En - Digi.kansalliskirjasto.fi Data
The ready-made export package from Digi can be downloaded from https://digi.kansalliskirjasto.fi/opendata/submit .
The export packages contain the page-specific XML of the digitized newspapers and journals of the National Library of Finland (1771–1910). The export packages has been divided by decades and years to a folder structure, where there exists one XML file for each page. The custom XML file (example) contains:
- The mestadata of the page
- ALTO XML, which contains the words and coordinates of the page.
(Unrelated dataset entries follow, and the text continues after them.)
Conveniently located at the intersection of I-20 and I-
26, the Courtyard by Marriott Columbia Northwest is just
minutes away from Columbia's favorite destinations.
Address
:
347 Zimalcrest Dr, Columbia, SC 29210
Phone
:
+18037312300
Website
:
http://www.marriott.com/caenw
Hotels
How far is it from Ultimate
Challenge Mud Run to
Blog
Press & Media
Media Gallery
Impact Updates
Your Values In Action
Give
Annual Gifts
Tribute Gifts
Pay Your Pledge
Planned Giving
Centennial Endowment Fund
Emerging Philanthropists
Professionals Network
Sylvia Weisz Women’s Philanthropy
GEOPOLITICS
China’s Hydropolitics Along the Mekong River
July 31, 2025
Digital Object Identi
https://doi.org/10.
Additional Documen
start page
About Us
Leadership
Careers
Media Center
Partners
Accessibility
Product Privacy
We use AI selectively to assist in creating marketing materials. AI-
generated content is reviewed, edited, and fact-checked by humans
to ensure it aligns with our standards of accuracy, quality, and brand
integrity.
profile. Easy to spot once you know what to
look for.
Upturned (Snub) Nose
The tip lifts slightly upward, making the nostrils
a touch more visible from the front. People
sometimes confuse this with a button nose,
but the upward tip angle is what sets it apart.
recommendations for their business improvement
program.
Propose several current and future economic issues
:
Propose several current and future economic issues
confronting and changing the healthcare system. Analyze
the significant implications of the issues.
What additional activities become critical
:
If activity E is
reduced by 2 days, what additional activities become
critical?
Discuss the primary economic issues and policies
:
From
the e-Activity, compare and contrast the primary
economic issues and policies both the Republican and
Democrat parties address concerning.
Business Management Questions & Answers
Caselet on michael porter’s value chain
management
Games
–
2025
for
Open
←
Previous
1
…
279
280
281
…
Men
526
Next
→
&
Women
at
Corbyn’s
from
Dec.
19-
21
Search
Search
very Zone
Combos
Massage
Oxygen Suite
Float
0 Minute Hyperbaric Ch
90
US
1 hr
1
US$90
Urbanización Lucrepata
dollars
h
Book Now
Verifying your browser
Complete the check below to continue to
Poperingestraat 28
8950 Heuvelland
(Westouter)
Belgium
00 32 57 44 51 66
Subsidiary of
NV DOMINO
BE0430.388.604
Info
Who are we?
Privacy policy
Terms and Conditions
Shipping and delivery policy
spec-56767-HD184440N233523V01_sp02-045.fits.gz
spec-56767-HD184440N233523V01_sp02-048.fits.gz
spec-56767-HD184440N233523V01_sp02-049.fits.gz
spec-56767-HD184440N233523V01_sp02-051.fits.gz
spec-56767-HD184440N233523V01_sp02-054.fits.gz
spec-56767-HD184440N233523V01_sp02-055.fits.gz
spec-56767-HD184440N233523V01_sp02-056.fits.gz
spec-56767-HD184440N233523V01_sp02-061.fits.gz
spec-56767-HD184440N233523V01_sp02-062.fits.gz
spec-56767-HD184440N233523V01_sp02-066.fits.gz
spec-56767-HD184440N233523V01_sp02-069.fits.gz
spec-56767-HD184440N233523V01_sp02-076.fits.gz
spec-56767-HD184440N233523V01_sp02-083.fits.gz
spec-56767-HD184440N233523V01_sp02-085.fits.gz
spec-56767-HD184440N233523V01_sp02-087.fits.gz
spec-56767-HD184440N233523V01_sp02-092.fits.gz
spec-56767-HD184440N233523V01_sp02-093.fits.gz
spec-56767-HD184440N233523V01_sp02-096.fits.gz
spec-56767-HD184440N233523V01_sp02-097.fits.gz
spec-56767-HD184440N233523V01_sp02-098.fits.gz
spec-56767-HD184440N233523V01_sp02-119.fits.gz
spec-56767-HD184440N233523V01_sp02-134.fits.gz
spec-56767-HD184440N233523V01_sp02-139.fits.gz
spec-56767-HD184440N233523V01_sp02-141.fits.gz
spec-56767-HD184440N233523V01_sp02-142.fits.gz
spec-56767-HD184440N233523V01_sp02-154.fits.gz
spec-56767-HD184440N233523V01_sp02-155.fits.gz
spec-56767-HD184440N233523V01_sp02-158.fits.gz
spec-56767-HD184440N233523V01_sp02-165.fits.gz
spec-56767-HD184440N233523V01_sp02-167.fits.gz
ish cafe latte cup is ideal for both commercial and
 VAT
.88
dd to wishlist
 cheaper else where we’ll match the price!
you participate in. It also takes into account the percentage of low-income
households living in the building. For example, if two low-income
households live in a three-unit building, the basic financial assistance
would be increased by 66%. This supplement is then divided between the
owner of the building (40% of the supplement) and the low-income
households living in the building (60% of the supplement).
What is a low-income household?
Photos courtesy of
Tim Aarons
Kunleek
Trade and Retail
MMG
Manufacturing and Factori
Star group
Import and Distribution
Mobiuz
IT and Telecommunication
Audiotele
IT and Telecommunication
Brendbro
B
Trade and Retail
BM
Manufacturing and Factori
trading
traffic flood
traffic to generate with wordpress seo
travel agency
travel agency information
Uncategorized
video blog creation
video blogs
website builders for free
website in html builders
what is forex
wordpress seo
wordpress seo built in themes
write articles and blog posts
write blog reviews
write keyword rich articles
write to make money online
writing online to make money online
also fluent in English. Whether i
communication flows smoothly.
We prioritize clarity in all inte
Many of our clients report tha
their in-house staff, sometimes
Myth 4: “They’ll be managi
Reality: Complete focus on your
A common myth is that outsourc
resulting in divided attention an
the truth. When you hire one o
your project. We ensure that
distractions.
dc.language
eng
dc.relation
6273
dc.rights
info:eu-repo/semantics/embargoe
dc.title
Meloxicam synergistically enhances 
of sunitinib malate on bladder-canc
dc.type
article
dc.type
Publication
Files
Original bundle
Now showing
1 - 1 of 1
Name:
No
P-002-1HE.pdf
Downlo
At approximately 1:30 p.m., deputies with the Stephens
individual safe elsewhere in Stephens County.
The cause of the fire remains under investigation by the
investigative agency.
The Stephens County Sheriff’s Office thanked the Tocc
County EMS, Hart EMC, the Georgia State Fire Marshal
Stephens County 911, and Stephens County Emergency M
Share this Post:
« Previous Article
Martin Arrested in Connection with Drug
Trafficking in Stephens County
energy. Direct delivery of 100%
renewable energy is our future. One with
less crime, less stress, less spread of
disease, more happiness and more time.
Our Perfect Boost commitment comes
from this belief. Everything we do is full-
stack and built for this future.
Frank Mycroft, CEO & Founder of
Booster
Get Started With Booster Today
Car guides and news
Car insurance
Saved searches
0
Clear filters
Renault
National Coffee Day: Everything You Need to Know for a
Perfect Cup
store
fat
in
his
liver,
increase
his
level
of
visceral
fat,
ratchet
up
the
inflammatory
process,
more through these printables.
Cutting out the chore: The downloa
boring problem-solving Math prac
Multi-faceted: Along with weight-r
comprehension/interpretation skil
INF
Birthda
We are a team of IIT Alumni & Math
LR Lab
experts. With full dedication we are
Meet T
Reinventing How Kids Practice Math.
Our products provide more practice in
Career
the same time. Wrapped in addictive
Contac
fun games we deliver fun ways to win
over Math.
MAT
An example of one one ALTO-file from digi's page: http://digi.kansalliskirjasto.fi (You can open the ALTO format via A-icon and then you get both the page text and the ALTO XML).
- Raw text of the page
Terms of use
Please refer to http://digi.kansalliskirjasto.fi/terms . Users may not distribute in-copyright digitized material onwards without the permission from the rights holder.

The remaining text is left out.